The Kremlin watched closely the recent visit of Israeli Defense Minister Avigdor Lieberman to Azerbaijan. Lieberman promised to supply state-of-the-art air defense systems to Azerbaijan to build an echeloned defense system the border with Armenia. In addition, Azerbaijan will continue purchasing unmanned aerial vehicles from Israel, after they proved to be highly effective in the course of hostilities in the zone of the Armenian-Azerbaijani conflict in April 2016.
Naturally, Moscow wants to seize the initiative from Israel, especially after the shutdown of the Ilyushin Il-20 aircraft over Syria. The Kremlin would not want Azerbaijan - a key country in Transcaucasia - to cooperate closely with Israel.
What can Russia offer in return?
President of Azerbaijan, Ilham Aliyev, paid a visit to Russia in September of 2018. Aliyev then stated publicly that Azerbaijan had acquired weapons from Russia totalling $5 billion, and this number will grow. According to the Azerbaijani leader, Russia is "the world's most important producer and supplier of military products to international markets." Therefore, Azerbaijan will continue modernizing its army with Russia's help.

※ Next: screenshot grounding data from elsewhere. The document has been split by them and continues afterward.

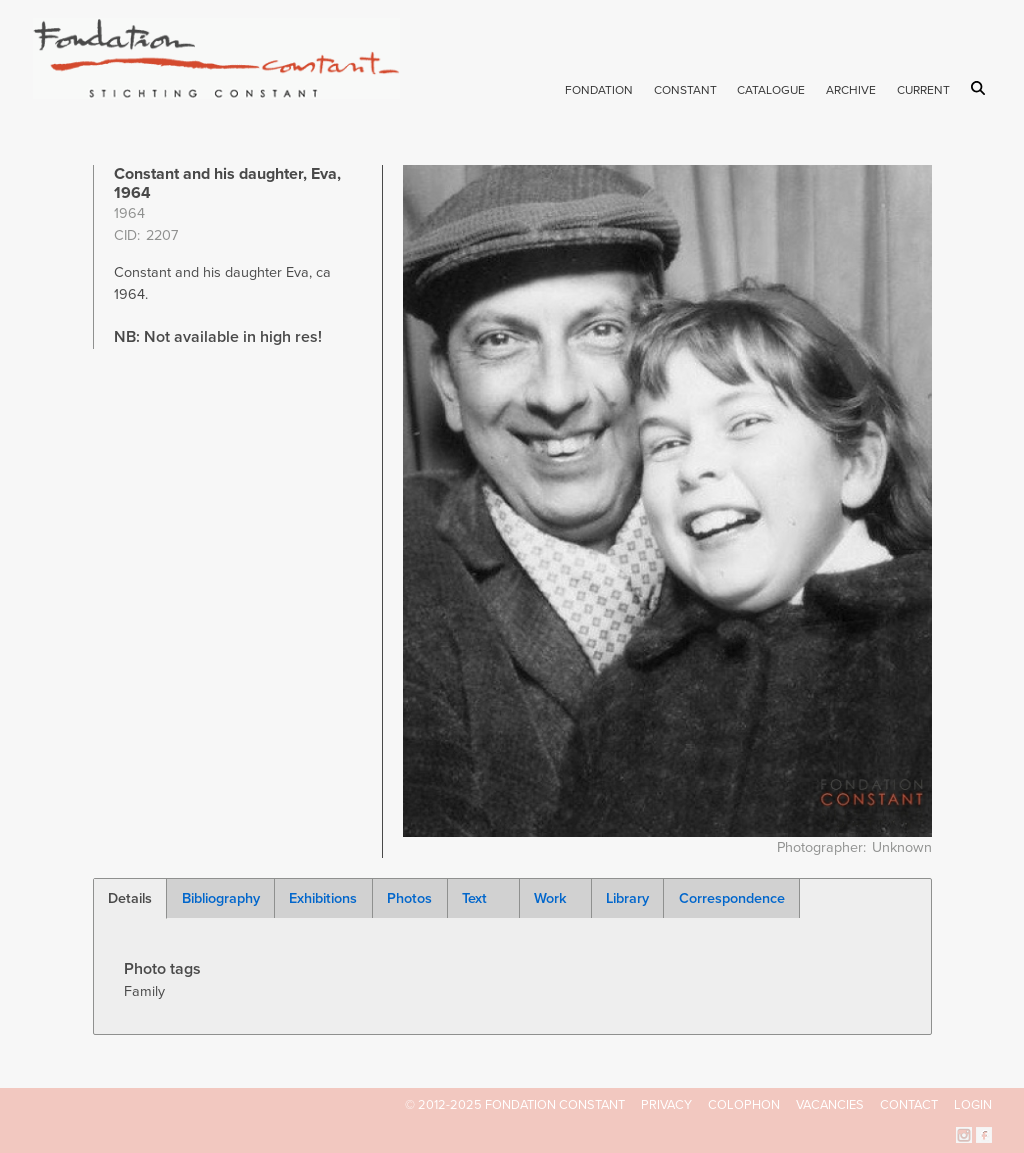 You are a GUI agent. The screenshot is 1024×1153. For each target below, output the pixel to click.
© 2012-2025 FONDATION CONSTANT (515, 1105)
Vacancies (830, 1105)
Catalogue (771, 90)
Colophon (744, 1105)
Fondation (599, 90)
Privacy (666, 1105)
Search (981, 88)
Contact (909, 1105)
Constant (685, 90)
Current (923, 90)
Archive (851, 90)
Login (973, 1105)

Is Azerbaijan going to become a full-fledged participant in the Collective Security Treaty Organisation (CSTO)? However, Azerbaijan is a member of the Non-Aligned Movement, which binds the country to maintain neutrality in foreign policy issues and refrain from joining any defense alliances.
Nevertheless, Azerbaijan may join the CSTO, if Putin allows Aliyev to carry out a quick military operation to regain control over five areas adjacent to Nagorno-Karabakh (the five territories are currently occupied by Armenian troops).
Putin's reaction to this proposal is not known yet. A lot of things in this situation will depend on the policy of new Armenian leader Nikol Pashinyan. If he continues taking Armenia out of the orbit of Moscow's influence to build closer ties with the EU and NATO instead, Moscow will not be delighted with such a development.
The Armenian administration understands the prospect and tries to maintain friendly relations with Moscow, while making steps towards the European Union and NATO at the same time.
Meanwhile, Armenia is keeping an eye on Putin's visit to Azerbaijan and wants to know every single detail of the talks in Baku. From Baku, Putin is flying to Dushanbe for the summit of the CIS countries, where he may try to arrange the meeting between the leaders of Armenia and Azerbaijan, taking into consideration the fact that Ilham Aliyev and Nikol Pashinyan have never met before.
In any case, Azerbaijan has not joined the Collective Security Treaty Organization yet. Interestingly, Azerbaijan's military aviation did not take part in military exercises of air defense forces of the Commonwealth of Independent States that kicked off on September 27. A report from the Russian Defence Ministry said that as many as 100 aircraft from seven CIS countries take part in the exercises: Russia, Armenia, Belarus, Kazakhstan, Kyrgyzstan, Tajikistan and Uzbekistan. Azerbaijan is not among them.